While the June 25 deadline has passed, this isn't going away. It's happening, and it's already reshaping application processes as investors rush to secure citizenship before any potential restrictions take effect.
Bear in mind that the US threat is just the opening salvo. The European Parliament's March vote to enable visa suspension for CBI countries passed 41-10, with implementation likely by the first quarter of 2026. The loss of Schengen access would be a hammer blow to these programs' value proposition.
The backdrop of the sameness of Caribbean programs, all being priced at a minimum of $200,000, masks dramatic differences that could cost migration investors time, money, and opportunity.

Speed or Predictability. Which is the New Value Measure
In an unpredictable world where visa policies can change overnight, processing time has become a valid differentiator, and the variance is quite staggering:
PROCESSING TIMES COMPARED:
- St. Lucia: 60-80 days (when not backlogged)
- Dominica: 90 days average (60-180 range)
- St. Kitts: 90-120 days (most consistent)
- Antigua: 120-150 days
- Grenada: 150-180 days
St. Kitts has strategised on winning the overall efficiency battle. By maintaining reliable 90-120 day processing, whereas the competitors can often swing wildly between extremes, they've created a level of certainty in an uncertain market.
St Kitts' efficiency strategy is simple. While Dominica may quote 90 days but deliver in 165, St. Kitts will quote 120 days and deliver in 118. That predictability of processing time is worth far more than the “possible” promise of speed.
The efficiency gap stems from infrastructure, not policy. St. Kitts has invested heavily in a digitalised application system with dedicated processing teams that reflect a decade of operational refinement.
Competitors trying to match these timelines through policy changes alone are discovering an uncomfortable truth: efficiency often requires significant investment.

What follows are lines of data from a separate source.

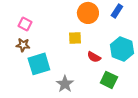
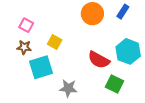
yellow square: (75, 38) -> (55, 42), moved, turned 32
red semicircle: (94, 57) -> (99, 60), size x1.5
gray star: (65, 84) -> (68, 88), turned -30

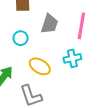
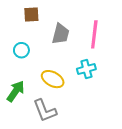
cyan circle: (21, 38) -> (21, 50), moved

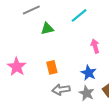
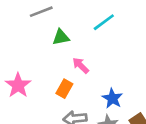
pink arrow: (95, 46) -> (81, 65), moved, turned -32
orange rectangle: (52, 67) -> (64, 89), turned 40

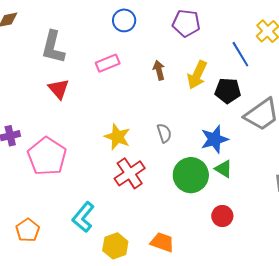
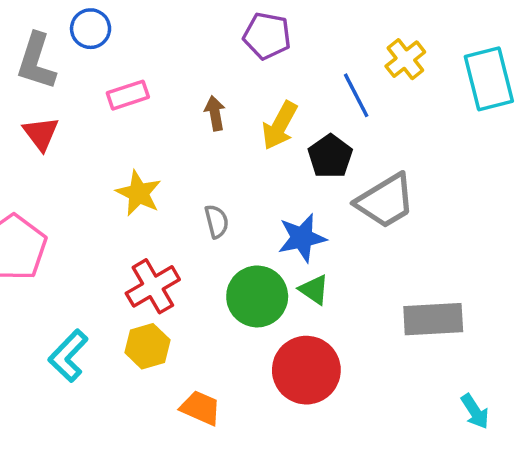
blue circle: (124, 20) -> (91, 29), moved
black pentagon: (228, 91) -> (330, 156), turned 30
yellow star: (117, 137) -> (139, 193), moved
red circle: (222, 216) -> (306, 370), size x1.8
yellow hexagon: (115, 246) -> (147, 346), moved

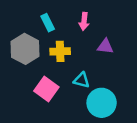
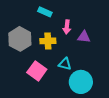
pink arrow: (84, 21) -> (67, 27), moved
cyan rectangle: (48, 23) -> (45, 12), moved, turned -40

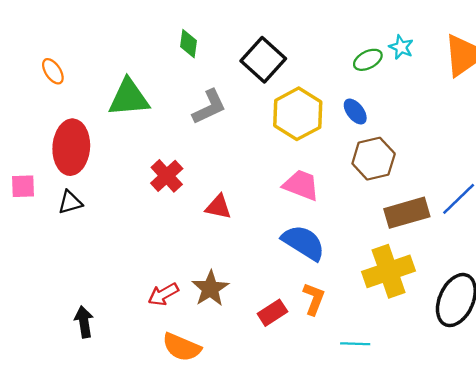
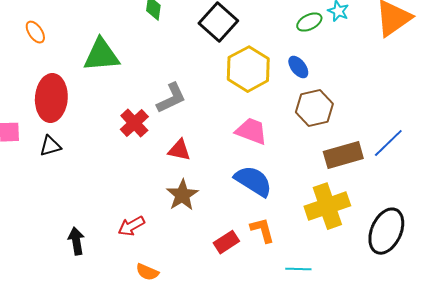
gray L-shape: (209, 107) -> (171, 98), moved
brown star: (210, 289) -> (182, 195), moved
orange L-shape: (314, 299) -> (262, 230), turned -36
black arrow: (84, 322) -> (76, 241), moved
orange semicircle: (182, 347) -> (147, 272), size x0.7

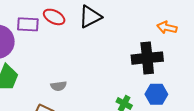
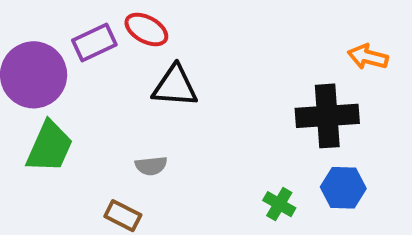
black triangle: (90, 17) -> (175, 86), moved, turned 30
purple rectangle: (28, 24) -> (94, 43), turned -30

The Family Cost That Can Make A Big Difference
Here's where standardised pricing potentially becomes a misleading trap for the less observant investor.
The real cost of Caribbean citizenship isn't just in the headline number; it's in the comprehensive cost for the entire family.
And we’re not talking about a few thousand dollars either way:
FAMILY OF SIX COST BREAKDOWN:
Antigua & Barbuda: $230,000 (flat rate for four, minimal additions)
St. Kitts & Nevis: $270,000 (graduated scale)
Grenada: $300,000 (includes unique sibling provisions)
Dominica: $360,000 (adds $40,000 per adult dependent)
St. Lucia: $340,000 (complex dependent calculations)
Maximum savings: $130,000
Add to that the fact that the cost is only a part of the equation. The real differentiation lies in who actually qualifies as family:
- Grenada stands alone in allowing siblings, a $50,000+ value for families with multiple adult children
- St. Kitts accepts dependent parents of any age, while Dominica caps at 65
- Antigua extends dependent children’s eligibility to age 30, while most stop at 26
- St. Lucia uniquely includes unmarried siblings under 18
An astute multi-generational family could save $130,000 by choosing Antigua over Dominica. That's enough to fund a child's entire university education. Luckily, the top advisors fully understand that family provisions are where significant sums can be saved or squandered.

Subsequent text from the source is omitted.